Dr. Jackson, a Utah native, finished residency and fellowship in Michigan and considered Seattle, Idaho Falls, Spokane and Boise. "We just fell in love with Boise,” he says. “We were walking through the downtown after being here for a day, and my wife looked at me and said ‘This is home; this is where I want to move.’” When Dr. Jackson had the opportunity to go back to Utah for a position, he turned it down. "I like the people here. I want to go to work every day being happy. The people I’ve met up here are the kind of people I want to work with."
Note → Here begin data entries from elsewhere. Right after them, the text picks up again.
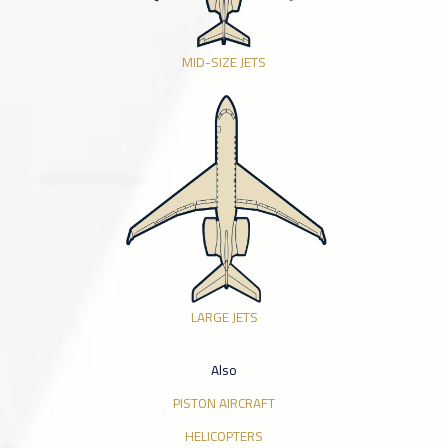
MID-SIZE JETS
LARGE JETS
Also
PISTON AIRCRAFT
HELICOPTERS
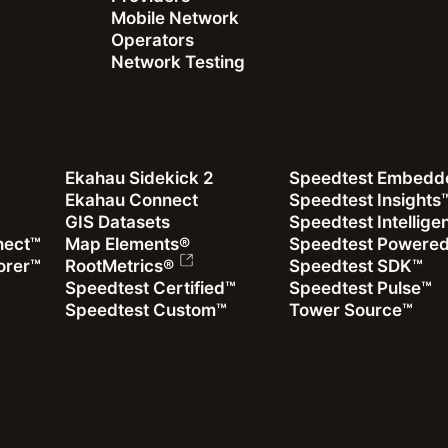
Mobile Network
Operators
Network Testing
Ekahau Sidekick 2
Speedtest Embedd
Ekahau Connect
Speedtest Insights
GIS Datasets
Speedtest Intellig
nect™
Map Elements®
Speedtest Powere
orer™
RootMetrics®
Speedtest SDK™
Speedtest Certified™
Speedtest Pulse™
Speedtest Custom™
Tower Source™
Mike Dano
|
January 19, 2026
Analyzing the Uplink in the Age of AI
Read more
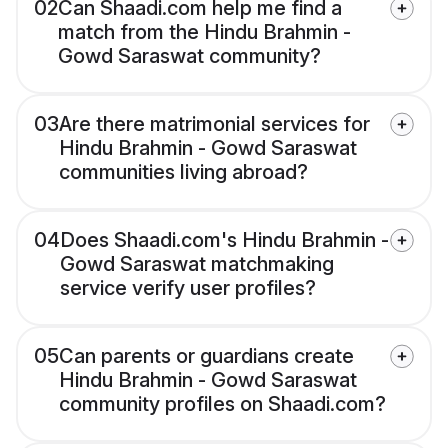
02
Can Shaadi.com help me find a
match from the Hindu Brahmin -
Gowd Saraswat community?
03
Are there matrimonial services for
Hindu Brahmin - Gowd Saraswat
communities living abroad?
04
Does Shaadi.com's Hindu Brahmin -
Gowd Saraswat matchmaking
service verify user profiles?
05
Can parents or guardians create
Hindu Brahmin - Gowd Saraswat
community profiles on Shaadi.com?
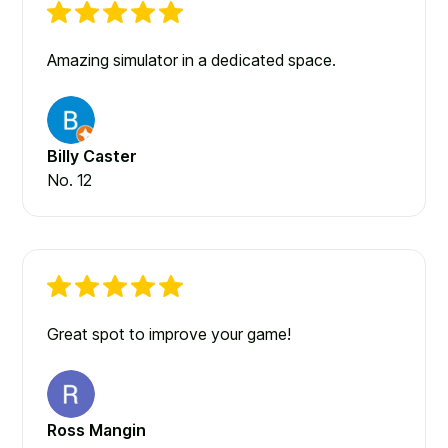
Amazing simulator in a dedicated space.
Billy Caster
No. 12
Great spot to improve your game!
Ross Mangin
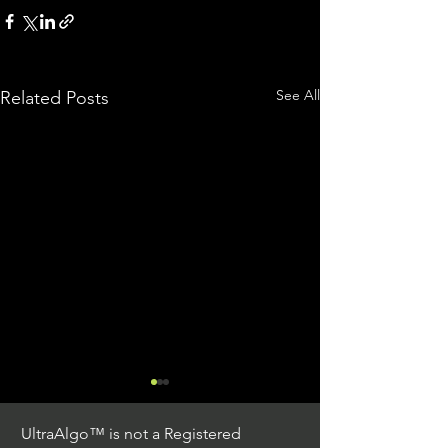
See All
Related Posts
UltraAlgo™ is not a Registered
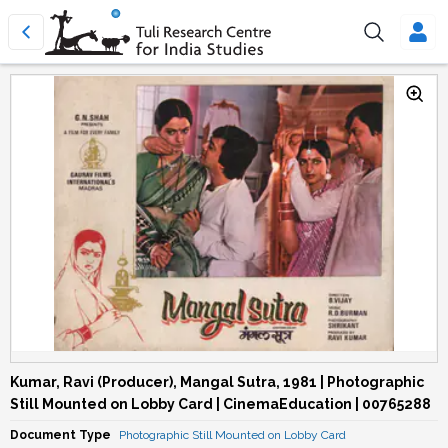
Kumar, Ravi (Producer), Mangal Sutra, 1981 | Photographic
Still Mounted on Lobby Card | CinemaEducation | 00765288
Document Type
Photographic Still Mounted on Lobby Card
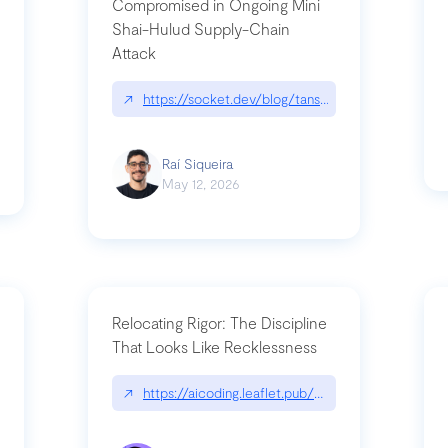
Compromised in Ongoing Mini
Shai-Hulud Supply-Chain
Attack
/cognitive-debt-the-hidden-risk-in
↗
https://socket.dev/blog/tanstack-npm-packages-
Raí Siqueira
May 12, 2026
Relocating Rigor: The Discipline
That Looks Like Recklessness
ange-syntax/
↗
https://aicoding.leaflet.pub/3mbrvhyye4k2e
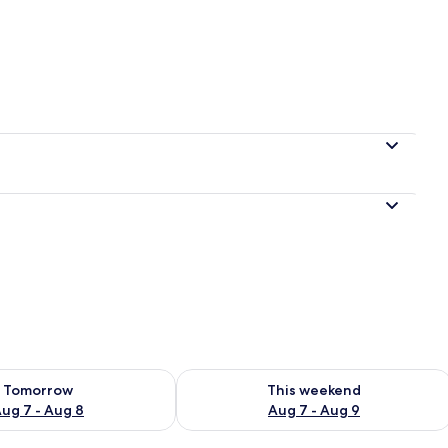
 4 bedrooms
ility for tomorrow Aug 7 - Aug 8
Check availability for this weekend A
Tomorrow
This weekend
ug 7 - Aug 8
Aug 7 - Aug 9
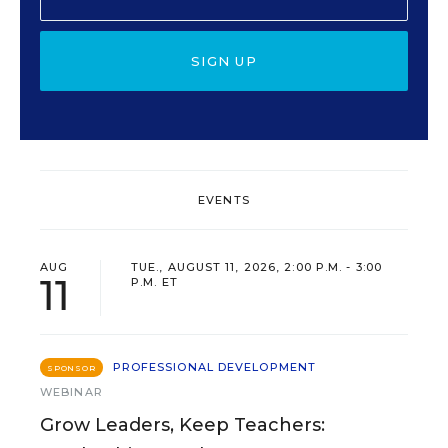
SIGN UP
EVENTS
AUG
TUE., AUGUST 11, 2026, 2:00 P.M. - 3:00
11
P.M. ET
PROFESSIONAL DEVELOPMENT
SPONSOR
WEBINAR
Grow Leaders, Keep Teachers:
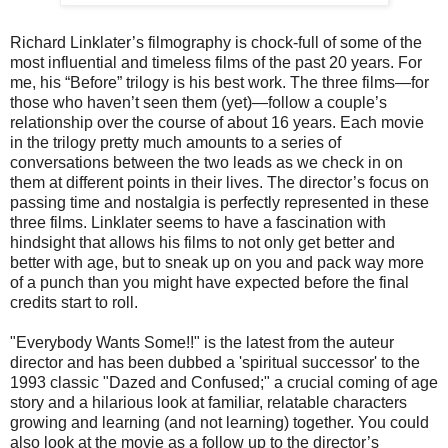
Richard Linklater’s filmography is chock-full of some of the
most influential and timeless films of the past 20 years. For
me, his “Before” trilogy is his best work. The three films—for
those who haven’t seen them (yet)—follow a couple’s
relationship over the course of about 16 years. Each movie
in the trilogy pretty much amounts to a series of
conversations between the two leads as we check in on
them at different points in their lives. The director’s focus on
passing time and nostalgia is perfectly represented in these
three films. Linklater seems to have a fascination with
hindsight that allows his films to not only get better and
better with age, but to sneak up on you and pack way more
of a punch than you might have expected before the final
credits start to roll.
"Everybody Wants Some!!" is the latest from the auteur
director and has been dubbed a 'spiritual successor' to the
1993 classic "Dazed and Confused;" a crucial coming of age
story and a hilarious look at familiar, relatable characters
growing and learning (and not learning) together. You could
also look at the movie as a follow up to the director’s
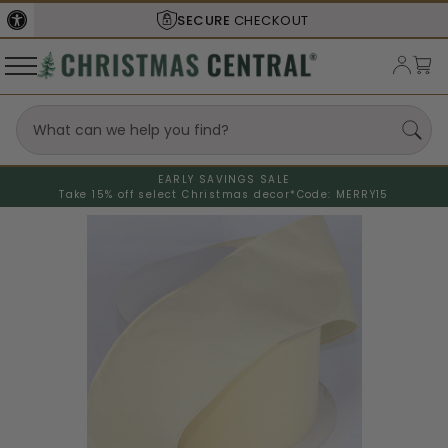
SECURE
CHECKOUT
EARLY SAVINGS SALE
Take 15% off select Christmas decor*
Code: MERRY15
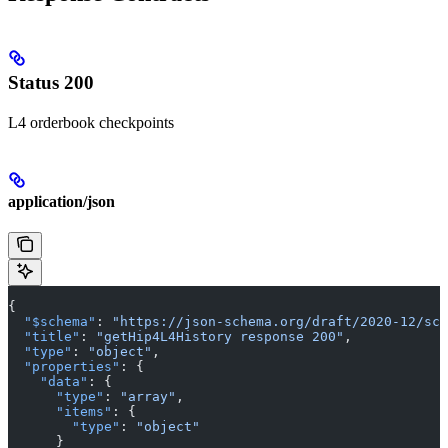
Status 200
L4 orderbook checkpoints
application/json
{
  "$schema"
: 
"https://json-schema.org/draft/2020-12/sch
  "title"
: 
"getHip4L4History response 200"
,
  "type"
: 
"object"
,
  "properties"
: {
    "data"
: {
      "type"
: 
"array"
,
      "items"
: {
        "type"
: 
"object"
      }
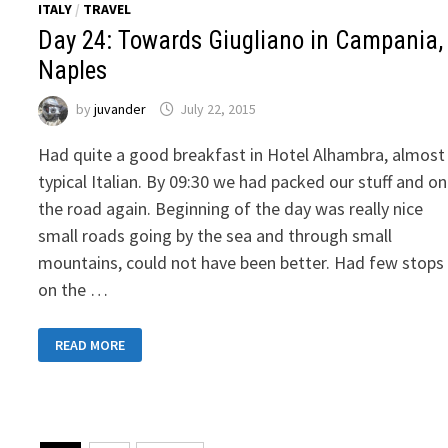
ITALY
/
TRAVEL
Day 24: Towards Giugliano in Campania,
Naples
by
juvander
July 22, 2015
Had quite a good breakfast in Hotel Alhambra, almost
typical Italian. By 09:30 we had packed our stuff and on
the road again. Beginning of the day was really nice
small roads going by the sea and through small
mountains, could not have been better. Had few stops
on the …
DAY
READ MORE
24:
TOWARDS
GIUGLIANO
IN
CAMPANIA,
NAPLES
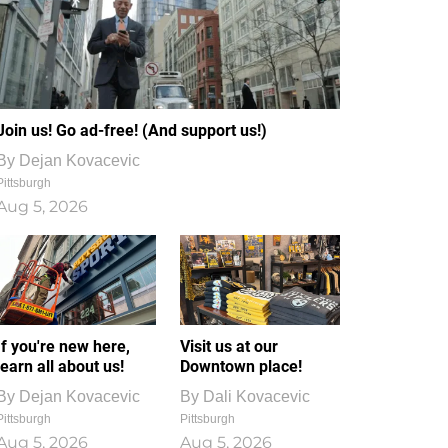
Join us! Go ad-free! (And support us!)
By
Dejan Kovacevic
Pittsburgh
Aug 5, 2026
If you're new here,
Visit us at our
learn all about us!
Downtown place!
By
Dejan Kovacevic
By
Dali Kovacevic
Pittsburgh
Pittsburgh
Aug 5, 2026
Aug 5, 2026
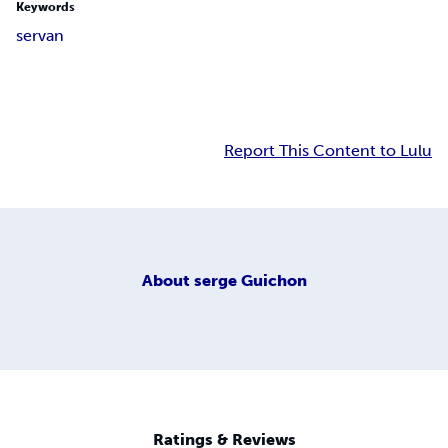
Keywords
s
e
r
v
a
n
Report This Content to Lulu
About
serge Guichon
Ratings & Reviews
Dr. Jackson emphasizes that Boise is unique because "The people who work here, from the physicians to the nurses, genuinely care about patients. It surprised me how hard the nurses work to take care of the patients. Everybody here has been so enthusiastic to do whatever it is a patient needs." Dr. Brassell agrees. "The quality of the workforce is high. People are willing to extend their efforts above and beyond what their job description is, and they always do so with a smile.”
Dr. Auge retired from the Navy and moved to Boise from San Diego. Outside of practicing medicine, he enjoys playing golf, going to restaurants, skiing and enjoying other cultural opportunities like the Idaho Shakespeare Festival. As he explains, "Boise has all the amenities of a big city in a small town."
Dr. Maggie Vuturo moved to Boise from Los Angeles right after her fellowship. She interviewed in 10 cities before visiting Boise for an interview. She and her husband knew immediately they’d found the right place to raise their young children. They chose Boise on the spot and never looked back. “We love the mix of Boise's small vibrant downtown and the abundance of outdoor recreation,” Dr. Vuturo says. “Most weekends we’re camping in the summer and skiing in the winter.”
St. Luke's and the Team Approach
The Treasure Valley is able to support a strong team of physicians because of collaboration. St. Luke’s has built a strong team, across many specialties and concentrations, focused on providing the best care possible. Patients come first. As Dr. Michelle Ebbers explains, "There is less ego involved here than other places I've worked. Everyone works together to provide the best care.”
Dr. Ebbers continues, "One of the great things about Boise is that the patients are so happy there is someone here to take care of them. It’s great to feel like you’re part of a community."
The teamwork and collaborative approach to medicine offers a better outcome for patients, results in lower complication rates, and provides a more personal approach for each patient’s care. The diversity of the expertise means St. Luke’s can take care of complex patients. “Patients don't need to be sent to a big university, because we are essentially a university team,” Dr. Auge says. “We have a lot of experience in what we do and can handle those situations."
Dr. Vuturo enjoys the teamwork approach to care. “If I have a patient I feel will be best served by the specialized skills of one of my partners, together we make sure the patient gets the best expert we have to serve their needs.”